Bikere, Amerika’da asla ve asla “lider sultası” yok. Çünkü dünyanın en eski partileri ABD’de olmasına rağmen bu partilerin “resmî” bir genel başkanları yok. Siz hiç duydunuz mu, Cumhuriyet Parti Genel Başkanı şu isim diye? Duyamazsınız, çünkü yok. Meselâ, Cumhuriyetçi Parti’nin başkan adayı Donald Trump, partinin başkanı mı? Hayır! Başkan seçilirse, partinin lideri sayılacak… Dikkat edin, “olacak” demiyorum, “sayılacak”! Resmen parti başkanı değil, temsilen… Seçilemezse köşesine çekilecek.
Peki, Başkanlığı diğer partiye kaptıran partinin genel başkanı kim? “Bu durumda, partinin Kongre’deki lideri partinin sözcülüğünü üstlenir ve partinin en önemli kişisi haline gelir” (Anadolu Üniversitesi, Karşılaştırmalı Siyasal Sistemler ders kitabı, S.111)
“Parti sözcüsü”… Bunun partideki etkinliği nedir? Olsa olsa, bizdeki, “Meclis Grup Başkan Vekili” etkinliğindedir. Hiçbir şekilde partisinin milletvekili adaylarını, senatör adaylarını, belediye başkanlığı ve diğer yerel adaylarını belirleme gibi yetkileri, etkileri yoktur.
O halde, bütün bu yerel ve genel yönetici adayları nasıl belirleniyor?
Tamamı önseçimle…
En küçük teşkilatlardan, yani ilçelerden itibaren bütün adaylar, genellikle yöredeki üyelerin tamamının katıldığı önseçimlerle belirleniyor. Belediye meclis üyesinden Kongre’ye seçilen senatöre kadar hiçbir “seçilen”in bir başkana, bir lidere “bağımlılığı” söz konusu olmuyor.
ABD’de “dar bölge” seçim sistemi var ve bir seçim bölgesinden tek bir kişi seçilebiliyor. Dolayısıyla iki parti dışındaki “küçük” parti adaylarının Kongre’ye seçilme imkânları olmuyor. Onun için “Başkanlık iki partili sistemdir” nitelemesi yapılıyor.

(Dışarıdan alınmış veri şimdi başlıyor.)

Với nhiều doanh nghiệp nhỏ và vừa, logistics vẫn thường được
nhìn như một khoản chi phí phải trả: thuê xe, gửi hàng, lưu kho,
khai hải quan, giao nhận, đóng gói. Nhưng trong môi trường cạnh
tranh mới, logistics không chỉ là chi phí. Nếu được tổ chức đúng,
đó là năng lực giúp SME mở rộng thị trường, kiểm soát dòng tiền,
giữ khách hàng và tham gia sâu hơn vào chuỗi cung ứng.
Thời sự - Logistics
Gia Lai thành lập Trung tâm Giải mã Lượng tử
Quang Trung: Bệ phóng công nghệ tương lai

“Dar bölge” sistemi, adayların köylere kadar gidip seçim çalışması yapmasını ve bütün bölgede tanınmasını mecburî kılıyor. Seçilen adayın ise sadece seçmenlerine karşı sorumlu olmasını, partiye, parti başkanına bağımlı olmamasını garanti ediyor. Dolayısıyla, mebus-senatör Kongre’de sadece seçmenlerinin baskısı ve vicdanıyla baş başa kalıyor.

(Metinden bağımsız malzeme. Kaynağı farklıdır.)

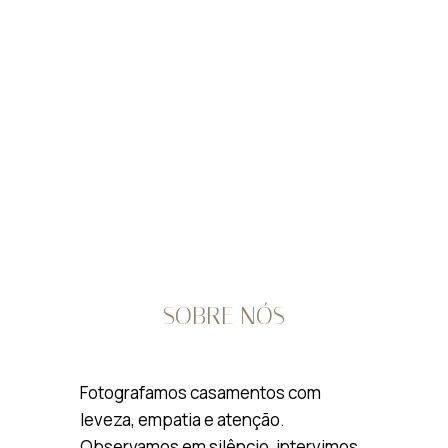
SOBRE NÓS
Fotografamos casamentos com
leveza, empatia e atenção.
Observamos em silêncio, intervimos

Evet, partilerin bir ideolojisi var… Misal, Cumhuriyetçiler daha muhafazakâr, Demokratlar daha liberal… Fakat bizdeki gibi parti başkanının işaret ettiği her şeye el kaldırıp, indirmek asla ve kat’a söz konusu değil. Hâl böyle olunca, meclis grubunun bir veya birkaç kişinin iradesine boyun eğmesi de söz konusu olmuyor.
Tabandaki demokrasi aynı şekilde tavana da yani hükümet uygulamalarına da yansıyor.

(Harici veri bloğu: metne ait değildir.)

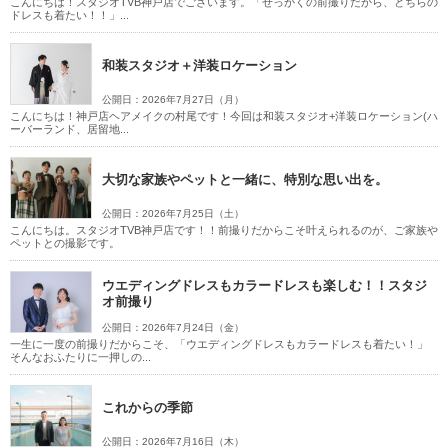
こんにちは！スタジオTVB神戸店でございます。「せっかくの前撮りだから、どちらの
ドレスも着たい！！」...
家族・友人と撮影
チャペルでの撮影
和装スタジオ＋洋装ロケーション
公開日：2026年7月27日（月）
こんにちは！神戸店ヘアメイクの村尾です！今回は和装スタジオ+洋装ロケーション(ハ
ーバーランド、居留地...
大切な家族やペットと一緒に、特別な思い出を。
公開日：2026年7月25日（土）
こんにちは。スタジオTVB神戸店です！！前撮りだからこそ叶えられるのが、ご家族や
ペットとの撮影です。
ウエディングドレスもカラードレスも楽しむ！！スタジ
オ前撮り
公開日：2026年7月24日（金）
一生に一度の前撮りだからこそ、「ウエディングドレスもカラードレスも着たい！」
そんなおふたりに一押しの...
これからの季節
公開日：2026年7月16日（木）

Yukarıda değindiğimiz gibi Başkan önemli kararları tek başına veremiyor. Bakanları Kongre dışından atamak zorunda, Kongre üyesi bir kişiyi bakan yapacak olursa o kişinin Kongre üyeliği düşüyor. Hükümet üyelerini Kongre onaylarsa göreve başlayabiliyorlar. Başkan, sadece bakanları değil, bütün üst düzey yöneticileri Kongre’nin onayına sunarak atayabiliyor. Bunlara “büyükelçiler” de dâhil.
Görüldüğü gibi, ABD Başkanlık sisteminde Kongre (düpedüz bizdeki parlamento veya TBMM) her safhada yönetime ortak! Kongre, sadece yönetime ortak olmakla kalmıyor, pek çok araç ve yöntemle hükümet icraatlarını gözetiyor ve denetliyor.
Bu arada, Kongre’nin 435 üyeli Temsilciler Meclisi ve 100 üyeli Senato’dan oluşan iki kanadı olduğunu hatırlatalım. Bu iki kanatta nadiren aynı parti çoğunluğu sağlayabiliyor. Pek çok zaman Kongre’deki genel çoğunluk, Başkan’a rakip olan partinin elinde oluyor. Misal, 2010’dan beri Kongre’de çoğunluk Cumhuriyetçilerin elinde…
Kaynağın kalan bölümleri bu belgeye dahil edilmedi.